Ladies, don’t be afraid to grow old

I wade into this territory delicately for two reasons.

One, I am a man. As a man, I recognize my experiences and perspectives are likely different from the majority of those reading this article. I ask in advance for grace regarding any unperceived lines I may cross. Second, I recognize this topic is highly personal and ingrained deeply in the conscious of my sisters in Christ. I hope to provide encouragement and peace – not anxiety. That being said, here we go:

Ladies, don’t be afraid to grow old.

As I consider the mass marketing strategies and walk past aisle after aisle of beauty “correction” products, I can’t help but feel a degree of hurt for my sisters in Christ. From an outside perspective, it seems much of what is daily put before you is a standard and expectation of physical appearance that can only be daunting to strive for.

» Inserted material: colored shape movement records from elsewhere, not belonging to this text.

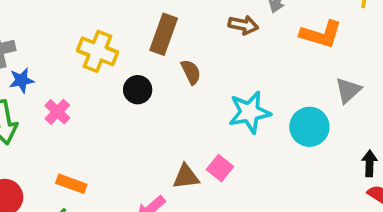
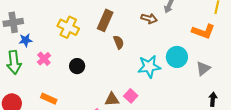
orange L-shape: (321, 34) -> (203, 31), moved
black circle: (138, 90) -> (77, 66), moved
gray triangle: (348, 90) -> (203, 68), moved
cyan circle: (309, 127) -> (177, 57), moved

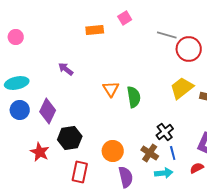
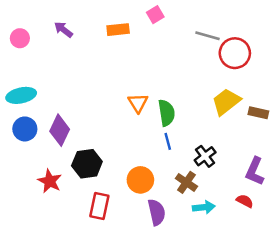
purple arrow: (66, 69) -> (63, 30), moved
blue line: (173, 153) -> (168, 141), moved
red semicircle: (197, 168) -> (245, 201), turned 56

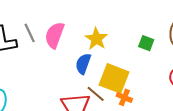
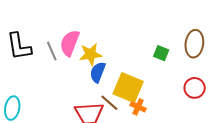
gray line: (30, 33) -> (52, 51), moved
yellow star: (96, 39) -> (91, 54), moved, turned 30

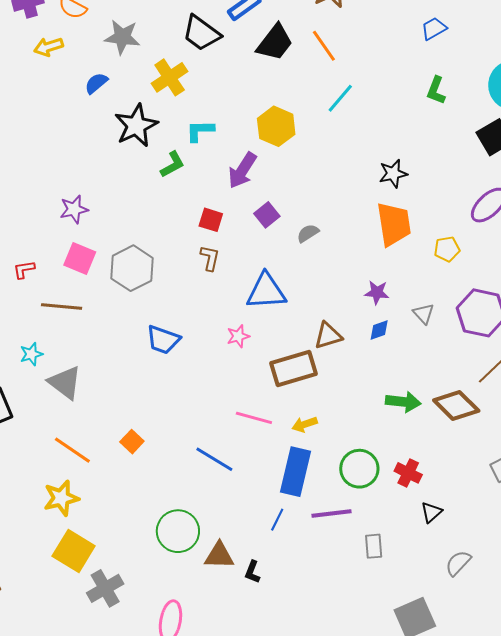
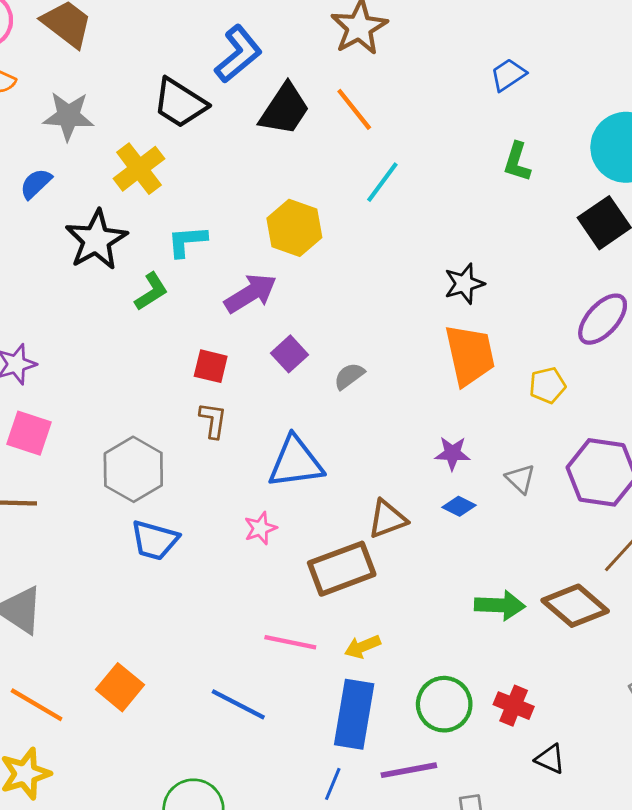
purple arrow: (242, 170) -> (251, 293), turned -150
gray hexagon: (132, 268) -> (133, 469), moved
blue diamond: (379, 330) -> (459, 506), turned 50
orange square: (132, 442) -> (120, 687), size x1.4
black triangle: (431, 512) -> (550, 759), turned -50

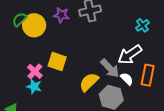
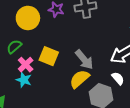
green semicircle: (20, 19) -> (14, 47), moved
gray arrow: (110, 68) -> (84, 60), moved

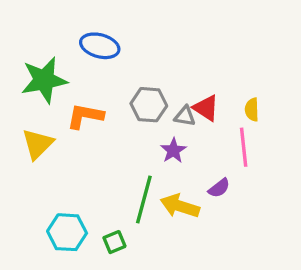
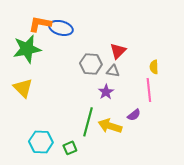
red triangle: (206, 108) -> (118, 51), moved, turned 42
orange L-shape: (85, 116) -> (40, 24), moved
yellow triangle: (38, 144) -> (23, 88), turned -30

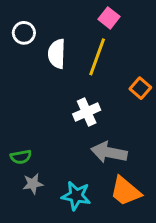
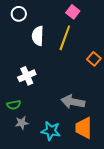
white circle: (24, 33) -> (19, 14), moved
white cross: (87, 112) -> (27, 76), moved
orange trapezoid: (125, 191) -> (84, 128), turned 50

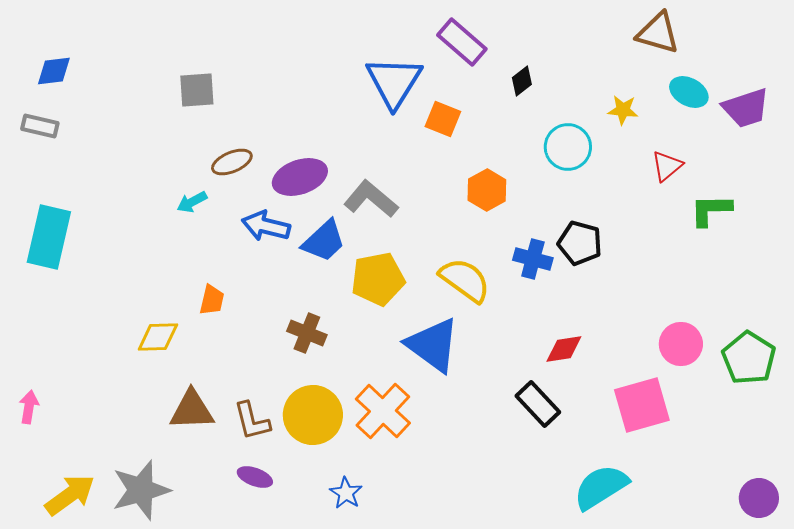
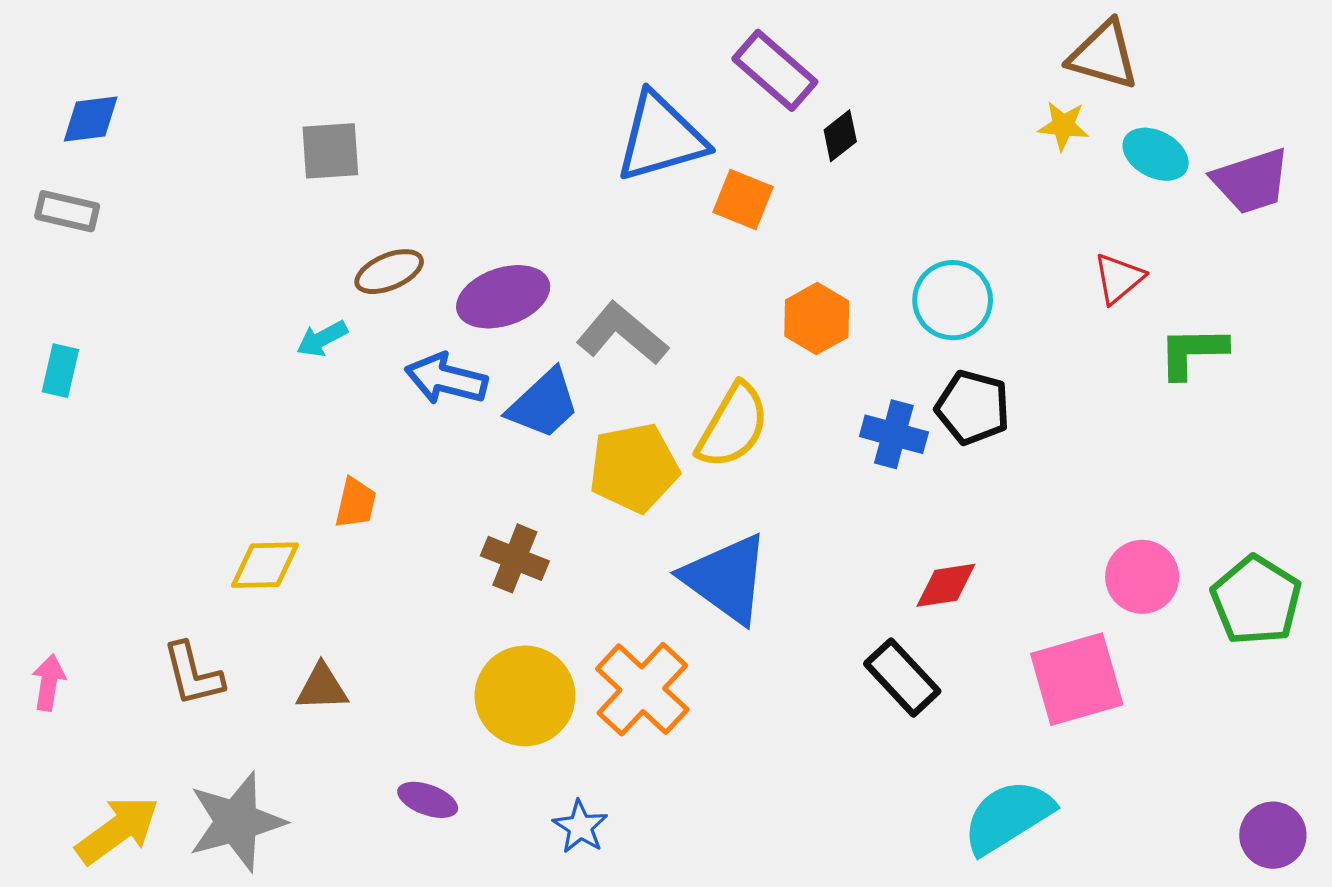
black diamond: (522, 81) -> (840, 136), moved
blue triangle: (394, 82) -> (661, 137), turned 42
yellow star: (623, 110) -> (1063, 126), moved
cyan circle: (568, 147) -> (953, 300), moved
cyan rectangle: (49, 237) -> (60, 371), moved, size x0.5
yellow semicircle: (465, 280) -> (733, 426), moved, turned 84
brown triangle: (192, 410) -> (322, 688), size x0.7
brown L-shape: (252, 421) -> (193, 674), moved

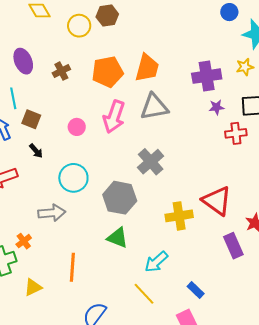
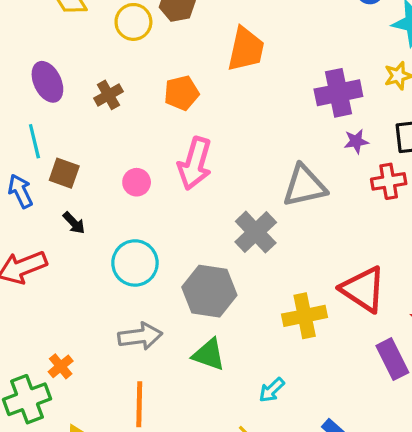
orange trapezoid: (147, 68) -> (246, 49), moved
orange pentagon: (108, 72) -> (182, 93), size x0.7
gray triangle: (154, 107) -> (304, 186), moved
gray arrow: (52, 213) -> (140, 336), moved
cyan arrow: (156, 262) -> (272, 390), size x0.7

Beyond that, it seems you are being continually pushed toward a fountain of youth that not only is a mirage, but seeks to orient you toward reversing the effects of age – a tide no person can swim against. Time only goes in one direction, and physically, so do we.

I hesitantly admit, it seems the majority of women I love, admire and respect are engaged in battle against a perceived enemy at work in their own bodies. My dear sisters, you must be tired.

If I may ask, who told you your wrinkles are wrong?

Who told you the younger, leaner, more colorful version of yourself was better – that it is to be coveted?

Who waters those seeds of discontent in your heart?

Proverbs 31 talks about a woman of true beauty – an ideal – one who fears the Lord. She is marked by unique traits which can be viewed in three categories of life: Relational, Volitional and Physical.

Relationally, she does good to her husband (v. 12), is generous and benevolent to the needy (v. 20), teaches with kindness (v. 26) and, as a result, is praised openly by her trusting husband and children (vv. 11, 28).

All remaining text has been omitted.